投資用の不動産を購入する際には、物件の内見後、買付証明書を仲介会社に送る必要があります。

しかし、これから初めて買付を入れようとしている方は、買付証明書が一体何なのか、どうやって書けば良いのかといった点が良く分からないという方も多いのではないでしょうか?

そこで今回は、不動産買付証明書の書き方や注意点について詳しく解説させて頂きます。

また、買付証明書のひな形も合わせて紹介させて頂きます。

1. 不動産の買付証明書とは?

不動産の買付証明書とは、不動産を購入する際、仲介会社経由で売主に購入の意向を伝えるための書類です。

不動産業界の慣習として用いられている書類であり、法律に基づいて作成が義務付けられているような書類ではありません。

1-1. 買付証明書の記載事項

では早速、不動産の買付証明書にはどのような項目を記載するのかという点について見ていきましょう。

実は、買付証明書に必須の記載事項などはありません。対象となる不動産と買主が特定できれば買付証明書としては基本的に成立します。

つまり、記載事項は仲介会社によって異なるのです。どの会社の買付証明書でも以下の項目は記載が必要であることが多いです。

それぞれの項目の具体的な記載方法は本コラムの後段で説明させて頂きます。

1-2. 買付証明書の法的効力

次に、買付証明書に法定な拘束力があるのかという点について紹介させて頂きます。法的拘束力があるかどうか、すなわち、買付証明書が契約成立の要素なるのかどうかという点を理解するためには民法上の契約の成立要件を理解する必要がありますので、この点について簡単に説明させて頂きます。

1-2-1. 民法上の契約成立要件

民法上、契約は買手の「申込」と売手の「承諾」、すなわち意思の合致があれば成立します。例えば、駅の売店で、買手「100円でガム下さい」、売手「分かりました」で契約は成立します。

申込と承諾

 

一方、申込と承諾が一致しなければ契約は成立しません。

申込と承諾

上記の場合は買手と売手の意思が合致していないことから、契約は成立していません。

契約が成立していないので、買手も売手も契約上の義務を負うことはありません

他方、契約が成立すると、買手も売手も契約を履行させるための義務を負います。そして、当事者の一方が契約を履行することができなければ、損害賠償請求もしくは契約の解除という選択肢を取ることができます。

1-2-2. 買付証明書は申込みに当たるのか?

契約は申込と承諾によって成立するとお伝えさせて頂きましたが、買付申込書は申込にあたるのでしょうか?この点、過去の判例において「申込み」かどうか明確に規定した記録はありませんが、判例では「買付証明書を提出したからといって、契約上の義務を負うことはない」という考え方を明確に示しています。

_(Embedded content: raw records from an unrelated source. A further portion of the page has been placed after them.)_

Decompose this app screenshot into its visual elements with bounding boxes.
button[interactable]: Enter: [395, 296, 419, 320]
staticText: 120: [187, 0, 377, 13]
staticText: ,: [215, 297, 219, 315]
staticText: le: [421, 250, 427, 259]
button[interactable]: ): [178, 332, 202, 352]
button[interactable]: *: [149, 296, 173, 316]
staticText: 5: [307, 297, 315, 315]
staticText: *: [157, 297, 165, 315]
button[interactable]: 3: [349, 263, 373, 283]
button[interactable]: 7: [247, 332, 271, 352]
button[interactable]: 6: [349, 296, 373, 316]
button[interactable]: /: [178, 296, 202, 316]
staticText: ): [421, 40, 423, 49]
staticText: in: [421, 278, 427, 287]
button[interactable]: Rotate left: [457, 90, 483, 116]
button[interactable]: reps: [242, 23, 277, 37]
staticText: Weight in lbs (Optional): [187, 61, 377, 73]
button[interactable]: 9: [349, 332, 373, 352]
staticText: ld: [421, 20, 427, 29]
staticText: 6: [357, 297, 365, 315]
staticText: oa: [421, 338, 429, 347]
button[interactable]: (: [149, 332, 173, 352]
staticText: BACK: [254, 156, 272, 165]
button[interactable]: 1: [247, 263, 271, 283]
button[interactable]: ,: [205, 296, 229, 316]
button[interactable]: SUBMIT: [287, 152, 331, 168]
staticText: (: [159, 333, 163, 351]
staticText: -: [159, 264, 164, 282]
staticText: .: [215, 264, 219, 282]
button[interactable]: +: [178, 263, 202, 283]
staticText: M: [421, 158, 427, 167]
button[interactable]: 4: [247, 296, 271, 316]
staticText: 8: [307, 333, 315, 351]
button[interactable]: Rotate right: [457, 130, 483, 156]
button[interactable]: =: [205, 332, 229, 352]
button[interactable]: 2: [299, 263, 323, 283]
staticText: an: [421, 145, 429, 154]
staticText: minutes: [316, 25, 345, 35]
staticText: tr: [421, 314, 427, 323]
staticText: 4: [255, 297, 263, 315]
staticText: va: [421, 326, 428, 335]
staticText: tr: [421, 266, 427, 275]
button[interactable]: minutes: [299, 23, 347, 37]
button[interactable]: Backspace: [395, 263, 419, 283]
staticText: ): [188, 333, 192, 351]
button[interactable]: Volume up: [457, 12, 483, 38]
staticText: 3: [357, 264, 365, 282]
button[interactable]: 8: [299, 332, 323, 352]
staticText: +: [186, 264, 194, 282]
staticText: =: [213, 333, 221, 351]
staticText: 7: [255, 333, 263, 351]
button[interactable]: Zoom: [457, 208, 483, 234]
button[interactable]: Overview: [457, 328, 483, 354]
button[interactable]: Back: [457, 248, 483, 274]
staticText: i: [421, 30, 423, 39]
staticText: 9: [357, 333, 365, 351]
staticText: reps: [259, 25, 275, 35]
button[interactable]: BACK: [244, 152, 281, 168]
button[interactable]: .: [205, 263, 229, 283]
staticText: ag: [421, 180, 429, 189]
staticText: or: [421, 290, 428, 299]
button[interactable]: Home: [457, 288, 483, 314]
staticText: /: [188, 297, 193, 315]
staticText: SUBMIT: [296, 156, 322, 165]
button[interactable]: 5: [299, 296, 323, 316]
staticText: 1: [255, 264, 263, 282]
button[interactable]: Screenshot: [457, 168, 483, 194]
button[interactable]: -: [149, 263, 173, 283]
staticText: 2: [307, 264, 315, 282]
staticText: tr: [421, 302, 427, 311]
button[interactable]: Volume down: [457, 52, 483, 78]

つまり、買付証明書を提出しただけでは申込みとはみなされません。つまり、契約が成立したとはみなされず、買付証明書を放棄したからといって売主から損害賠償請求を受けることはありません

買付証明書の法的拘束力

1-3. 実務上の買付証明書の意味

買付証明書に法的な拘束力がないのであれば、買付証明書は何を意味するのか?という点について疑問を持たれる方もいらっしゃるのではないかと思いますので、買付証明書が不動産業界においてどのように使われているのかという点について紹介させて頂きます。

1-3-1. 仲介業者は買付証明書順で対応するのか?

まず気になるのが、仲介業者は買付証明書順で購入希望者と交渉を行うのかという点です。

この点に関しては、その仲介会社次第というのが結論となります。

ただし、昔は買付順に対応するのが慣習だったという流れもあり、地場に密着した老舗の仲介会社の場合は買付順で対応することが多く、

新興の仲介会社の場合は購入者の属性などを踏まえて判断することが多いです。

会社分類 対応方法
老舗会社 買付順
新興会社 属性順

属性などを踏まえて判断される場合、最も優先的に対応されるのは現金で購入する場合であり、次に属性が良い(頭金が多く、所得が多い)方という傾向があります。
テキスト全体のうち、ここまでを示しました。